Correspondance 1812-1876, 4/1861/CDLXXXI



CDLXXXI

À M. ALEXANDRE DUMAS FILS, À GENÈVE


Nohant, 8 juin 1861.


Cher enfant,

Je suis à Nohant depuis quelques heures. J’ai été absente quatre mois. J’ai couru la Provence et la Savoie ; la Savoie de Chambéry, un paradis ! Je me porte mieux que le Pont Neuf. Je suis brûlée du soleil comme une brique. Je trouve le Berry petit, maigre, laid, mais toujours si bonhomme ! Faut-il n’aimer que ce qui est orné, campé, fier et superbe ? J’aime aussi ma vieille maison, et, contente d’avoir trotté sur la crête des montagnes, je suis aise de revoir mon pays plat et mes grands horizons bleus.

Voilà mon bulletin. Maurice s’est ennuyé, à Tamaris, de voir toujours la mer sans la franchir. Il s’est envolé pour un mois en Afrique. J’ai de ses nouvelles, il est enthousiasmé. Je l’attends pourtant bientôt.

Parlons de vous. J’ai reçu votre bonne longue lettre à Tamaris (près Toulon), et, de là, je vous ai répondu ; vous n’avez donc pas reçu ? Vous me disiez d’écrire à Gênes. J’ai écrit à Gênes, et vous êtes sans doute déjà beaucoup plus loin. Vous me parlez moins de votre santé dans la lettre que je reçois aujourd’hui en rentrant chez moi, et qui est du 21 mai.
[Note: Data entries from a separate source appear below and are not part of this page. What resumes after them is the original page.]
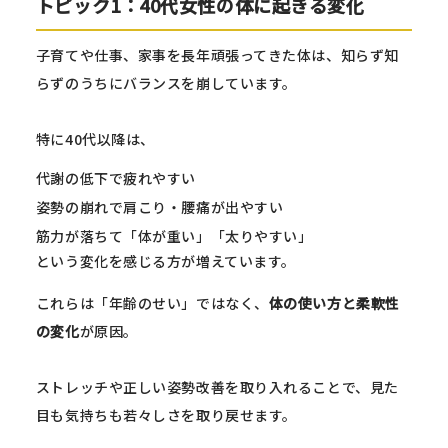
トピック1：40代女性の体に起きる変化
子育てや仕事、家事を長年頑張ってきた体は、知らず知
らずのうちにバランスを崩しています。
特に40代以降は、
代謝の低下で疲れやすい
姿勢の崩れで肩こり・腰痛が出やすい
筋力が落ちて「体が重い」「太りやすい」
という変化を感じる方が増えています。
これらは「年齢のせい」ではなく、
体の使い方と柔軟性
の変化
が原因。
ストレッチや正しい姿勢改善を取り入れることで、見た
目も気持ちも若々しさを取り戻せます。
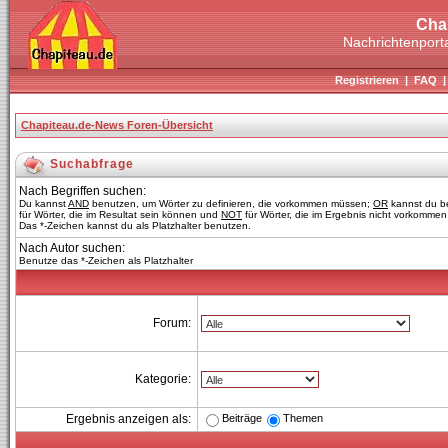
Cha
Nachrichtenporta
Registrieren
|
FAQ
Chapiteau.de-News Foren-Übersicht
Suchabfrage
Nach Begriffen suchen:
Du kannst
AND
benutzen, um Wörter zu definieren, die vorkommen müssen;
OR
kannst du b
für Wörter, die im Resultat sein können und
NOT
für Wörter, die im Ergebnis nicht vorkommen 
Das *-Zeichen kannst du als Platzhalter benutzen.
Nach Autor suchen:
Benutze das *-Zeichen als Platzhalter
Forum:
Kategorie:
Beiträge
Themen
Ergebnis anzeigen als:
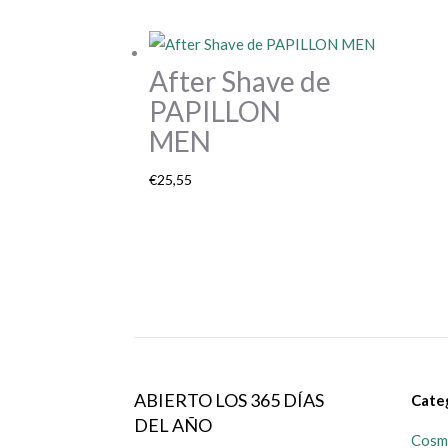
After Shave de
PAPILLON
MEN
€
25,55
ABIERTO LOS 365 DÍAS
Cate
DEL AÑO
Cosmé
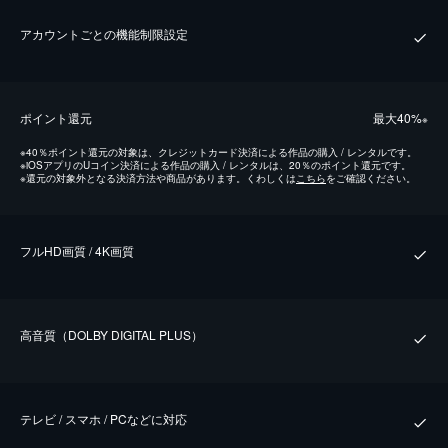
アカウントごとの機能制限設定
ポイント還元
最⼤40%
※
※
40％ポイント還元の対象は、クレジットカード決済による作品の購入 / レンタルです。
※
iOSアプリのUコイン決済による作品の購入 / レンタルは、20％のポイント還元です。
※
還元の対象外となる決済方法や商品があります。くわしくは
こちら
をご確認ください。
フルHD画質 / 4K画質
⾼⾳質（DOLBY DIGITAL PLUS）
テレビ / スマホ / PCなどに対応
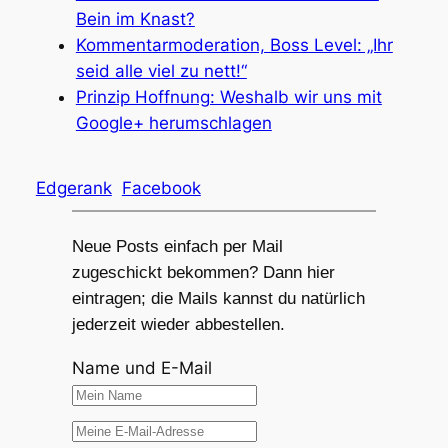
Bein im Knast?
Kommentarmoderation, Boss Level: „Ihr
seid alle viel zu nett!“
Prinzip Hoffnung: Weshalb wir uns mit
Google+ herumschlagen
Edgerank
Facebook
Neue Posts einfach per Mail
zugeschickt bekommen? Dann hier
eintragen; die Mails kannst du natürlich
jederzeit wieder abbestellen.
Name und E-Mail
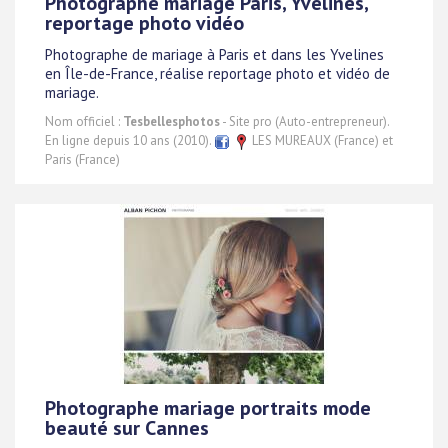
Photographe mariage Paris, Yvelines,
reportage photo vidéo
Photographe de mariage à Paris et dans les Yvelines
en Île-de-France, réalise reportage photo et vidéo de
mariage.
Nom officiel :
Tesbellesphotos
- Site pro (Auto-entrepreneur).
En ligne depuis 10 ans (2010).
LES MUREAUX (France) et
Paris (France)
Photographe mariage portraits mode
beauté sur Cannes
Vous me dites que vous allez un peu mieux. Un peu n’est pas assez. Mais je ne peux pas croire que bientôt vous n’ayez pris le dessus ; si jeune, si bien organisé et si hautement doué, vous voudrez et vous pourrez. Je vous attendrai à Nohant tout l’été, et, si vous tenez votre promesse, je vous aimerai encore mieux, si c’est possible. Sur ce, je vas dormir d’un beau somme ; car j’ai beaucoup de chemins de fer et de coups de sifflet, et de gares et de tunnels dans la boule ; mais je n’ai pas voulu me reposer avant de vous avoir embrassé maternellement de tout mon cœur.

G. SAND.

Ah ! j’oubliais de vous parler de l’Académie. Je ne sais pas pourquoi on m’a mise au concours, ni pourquoi on ne m’a pas couronnée, ni pourquoi on m’eût couronnée. Entre cet aréopage et moi, il y un monde inconnu de considérants, de mais, de si, de parce que et de quoique auquel je n’entends et n’entendrai jamais rien. La conclusion, c’est que tout ça m’est égal et que je vis dans une planète très gentille, toute en fleurs, en rêves, où j’ai souffert, pleuré, aimé et béni le bon Dieu, en somme ; et où jamais on n’a entendu parler d’Académie ni de chagrins littéraires. Vous comprenez bien ça, vous, mon enfant.